DAVID VILLALÓN Hoy recordamos a la Sagrada Familia de Nazaret: José, su esposa la Virgen María y el Hijo de Dios, Jesús. La Palabra que Dios nos dirige a cada uno de nosotros hoy tiene como tema principal la familia. ¿Pero qué tipo de familia? Pues la familia en la que Dios hecho hombre nació y se crió. Ésta es la familia que el Padre quiso para su hijo Jesucristo. Y con ello bendijo y potenció esta institución humana como la más propia para que los hombres nos desarrollásemos. Pero, ¿qué es lo que mantiene unida a la familia? ¿Los lazos de la sangre compartida? No, no es la sangre, que tiene su influencia en la cohesión familiar pero no es lo fundamental. ¿El respeto? ¿El interés económico? ¿La solidaridad entre sus miembros? No, ninguno de estos aspectos es determinante. Lo que mantiene unida la familia es el amor. El amor de los esposos entre sí y el amor de los hijos hacia los padres y viceversa. Si no hay amor es muy difícil que la familia siga adelante. Pero porque hay amor se pueden superar todos los problemas, por muy graves que sean. Si hay amor, todo es más fácil. No está todo hecho, no. Todo es más fácil. Y, ¿quién es el amor, cuál es la fuente de ese amor? Dios, su Hijo Jesucristo y el Espíritu Santo que envía a su Iglesia, a nosotros.
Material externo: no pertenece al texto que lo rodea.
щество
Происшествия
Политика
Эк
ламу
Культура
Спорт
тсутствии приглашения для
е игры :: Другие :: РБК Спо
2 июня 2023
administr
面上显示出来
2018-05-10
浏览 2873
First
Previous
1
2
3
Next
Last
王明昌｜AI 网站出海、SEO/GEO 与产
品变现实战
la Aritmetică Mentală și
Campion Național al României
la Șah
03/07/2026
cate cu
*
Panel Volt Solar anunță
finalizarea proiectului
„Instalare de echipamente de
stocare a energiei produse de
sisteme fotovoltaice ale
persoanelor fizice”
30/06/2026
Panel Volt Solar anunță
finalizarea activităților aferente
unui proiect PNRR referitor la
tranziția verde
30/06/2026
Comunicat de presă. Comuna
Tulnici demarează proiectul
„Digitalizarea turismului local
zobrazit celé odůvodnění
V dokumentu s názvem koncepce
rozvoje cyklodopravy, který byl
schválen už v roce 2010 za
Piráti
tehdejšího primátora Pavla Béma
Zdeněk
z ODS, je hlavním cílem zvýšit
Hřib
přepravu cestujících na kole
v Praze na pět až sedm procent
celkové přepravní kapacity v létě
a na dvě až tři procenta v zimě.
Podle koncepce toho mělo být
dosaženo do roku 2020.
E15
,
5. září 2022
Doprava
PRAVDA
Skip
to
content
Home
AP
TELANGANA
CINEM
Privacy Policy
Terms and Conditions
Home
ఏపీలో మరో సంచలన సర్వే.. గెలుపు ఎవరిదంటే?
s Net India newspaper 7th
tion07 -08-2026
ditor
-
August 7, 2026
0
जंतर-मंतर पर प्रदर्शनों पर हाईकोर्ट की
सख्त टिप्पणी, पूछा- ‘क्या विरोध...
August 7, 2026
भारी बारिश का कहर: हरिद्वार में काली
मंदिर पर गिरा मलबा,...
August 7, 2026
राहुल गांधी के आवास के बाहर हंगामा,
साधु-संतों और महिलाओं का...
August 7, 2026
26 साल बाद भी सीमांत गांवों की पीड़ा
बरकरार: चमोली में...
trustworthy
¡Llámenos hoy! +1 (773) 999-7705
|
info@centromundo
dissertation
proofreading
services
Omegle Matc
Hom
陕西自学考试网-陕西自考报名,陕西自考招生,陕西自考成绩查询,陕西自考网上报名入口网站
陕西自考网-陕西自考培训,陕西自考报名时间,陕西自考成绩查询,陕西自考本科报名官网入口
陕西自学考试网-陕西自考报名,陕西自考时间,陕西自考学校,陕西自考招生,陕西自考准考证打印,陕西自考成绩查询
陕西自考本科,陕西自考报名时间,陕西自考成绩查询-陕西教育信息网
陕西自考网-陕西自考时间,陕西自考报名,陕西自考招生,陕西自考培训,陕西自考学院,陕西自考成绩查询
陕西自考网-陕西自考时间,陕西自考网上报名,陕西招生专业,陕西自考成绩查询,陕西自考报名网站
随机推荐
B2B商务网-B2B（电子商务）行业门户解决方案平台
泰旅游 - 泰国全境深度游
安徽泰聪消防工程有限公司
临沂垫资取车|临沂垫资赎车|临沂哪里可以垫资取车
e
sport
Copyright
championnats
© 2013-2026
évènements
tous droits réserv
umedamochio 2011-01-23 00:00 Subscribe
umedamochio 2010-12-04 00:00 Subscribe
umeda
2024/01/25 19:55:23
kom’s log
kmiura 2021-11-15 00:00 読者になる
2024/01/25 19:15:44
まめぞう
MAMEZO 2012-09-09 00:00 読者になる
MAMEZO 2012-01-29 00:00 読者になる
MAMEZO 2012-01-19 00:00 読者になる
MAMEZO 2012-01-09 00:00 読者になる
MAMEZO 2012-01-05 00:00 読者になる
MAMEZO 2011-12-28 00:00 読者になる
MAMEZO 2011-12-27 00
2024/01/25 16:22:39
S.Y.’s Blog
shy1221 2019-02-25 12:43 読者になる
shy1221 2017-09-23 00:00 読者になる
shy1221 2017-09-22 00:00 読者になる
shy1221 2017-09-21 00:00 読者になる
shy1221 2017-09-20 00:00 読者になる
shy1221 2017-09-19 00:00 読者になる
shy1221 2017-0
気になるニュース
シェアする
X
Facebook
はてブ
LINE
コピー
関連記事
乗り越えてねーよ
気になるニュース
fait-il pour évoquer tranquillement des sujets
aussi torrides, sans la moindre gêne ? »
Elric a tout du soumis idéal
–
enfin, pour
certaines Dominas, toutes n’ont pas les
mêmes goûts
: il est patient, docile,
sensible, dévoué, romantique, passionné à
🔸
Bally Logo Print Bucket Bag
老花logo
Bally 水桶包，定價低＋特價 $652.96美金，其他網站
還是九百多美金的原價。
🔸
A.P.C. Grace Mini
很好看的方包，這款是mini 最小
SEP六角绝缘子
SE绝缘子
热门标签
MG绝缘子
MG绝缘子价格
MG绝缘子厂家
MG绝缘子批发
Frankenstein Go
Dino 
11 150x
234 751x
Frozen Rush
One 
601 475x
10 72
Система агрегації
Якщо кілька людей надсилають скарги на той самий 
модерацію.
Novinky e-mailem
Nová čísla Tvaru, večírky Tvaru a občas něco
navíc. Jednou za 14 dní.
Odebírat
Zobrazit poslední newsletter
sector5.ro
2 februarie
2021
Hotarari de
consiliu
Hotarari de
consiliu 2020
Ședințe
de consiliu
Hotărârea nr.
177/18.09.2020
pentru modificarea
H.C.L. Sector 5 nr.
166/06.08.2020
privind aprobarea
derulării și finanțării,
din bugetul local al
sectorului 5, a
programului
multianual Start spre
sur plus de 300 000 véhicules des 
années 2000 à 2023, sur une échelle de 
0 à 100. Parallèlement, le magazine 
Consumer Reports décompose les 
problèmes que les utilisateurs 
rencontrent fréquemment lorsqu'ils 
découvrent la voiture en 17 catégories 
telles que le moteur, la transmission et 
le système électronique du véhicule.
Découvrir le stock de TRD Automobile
En un primer vistazo, la segunda lectura nos parece un texto que va contra la mujer. «Ya está aquí el misógino de San Pablo». Nada más lejos de la realidad. Cuando se escribió esta carta, en pleno siglo I, la condición de la mujer era la de ser un objeto, propiedad primero del padre y después del esposo o de los hijos cuando quedaba viuda. Nadie las tenía en consideración. Los textos cristianos son revolucionarios en la concepción de la dignidad de la mujer. Se pide a los esposos que amen a sus mujeres y que las traten bien. Nadie en la sociedad de la época había ido tan lejos. ¿Amar a una mujer? Amar a una mujer era como amar a una silla. Luego algo había cambiado con la venida de Cristo. No es posible que se pida amar a una cosa. Así pues la mujer tiene la misma dignidad que el varón, porque así lo ha establecido Dios. Y lo mismo con los hijos, que eran una pertenencia personal del padre. Hay que amarlos, luego su categoría ya se eleva. No son una cosa, son personas. Y esto dicho a los cristianos de Colosas. Simplemente hay que leer el texto y analizar la sociedad del momento histórico en el que se escribió. Así recuperaremos todo su sentido y saldremos de los tópicos interesados, llegando a la verdad profunda que encierran. Dios nos ama a todos por igual, y deseando lo mejor para cada uno pone a la familia como la mejor estructura en la sociedad, con validez permanente, ¿o no?